Tuesday, March 6, 2012

Another argument for unlimited multimedia

I downloaded Seth Godin's book Stop Stealing Dreams.  I'm 32% through it.  I have read some of Seth Godin's posts via Trent from The Simple Dollar's roundup edition, where he appears regularly.  I am fascinated by his understanding of the post-industrialized world, the world of connection, and his description of the educational model that will be effective.  He writes about how even 5th graders can educate themselves with this new connectivity.  I have seen this with Chana; in her quest for animation, she finds techniques that she wants to learn, and then she contacts the people who do it and requests tips, or, even better, for them to make a youtube tutorial.  Within a few hours, a tutorial is up in response.  She then can ask questions.  It's remarkable. 
 

I'm really looking forward to reading the rest.  It confirms that the unschooling, or "child-led" model of education is efficient and full of passion and excitement.

He says (and it's obvious, really, but Seth Godin is always full of good sense that is obvious in retrospect and I need him to say it), the connectivity of instant, world wide communication allows people with the same passions and interests to find each other.  Now we can have conversations with each other and learn and grow from each other.  And collaborate.  And information doesn't need to be hoarded or memorized.  It is all instantly available. 

Here is a quote that is apropos of the question of allowing children unlimited access to technology and multimedia:

A citizen can spend his spare time getting smarter, more motivated, and more involved, or he can tune out, drop out, and entertain himself into a stupor.

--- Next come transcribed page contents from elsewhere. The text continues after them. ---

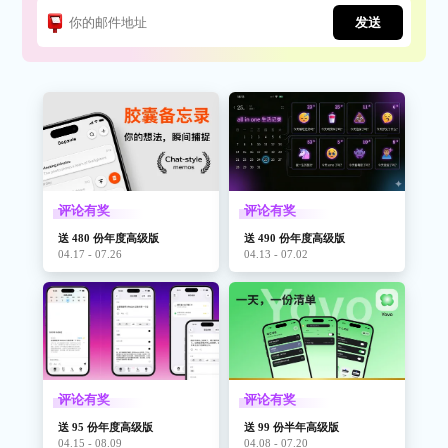
发送
评论有奖
评论有奖
送 480 份年度高级版
送 490 份年度高级版
04.17 - 07.26
04.13 - 07.02
评论有奖
评论有奖
送 95 份年度高级版
送 99 份半年高级版
04.15 - 08.09
04.08 - 07.20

Nurturing children to follow their passions will likely encourage them, especially with unlimited media access, to follow dreams.  Another quote: "Settling for the not-particularly uplifting dream of a boring, steady job isn't helpful.  Dreaming of being picked--picked to be on TV...or picked to be lucky--isn't helpful either..The dreams we need are self-reliant dreams.  We need dreams based not on what is but on what might be.  We need students who can learn how to learn, who can discover how to push themselves and are generous enough and honest enough to engage with the outside world to make those dreams happen."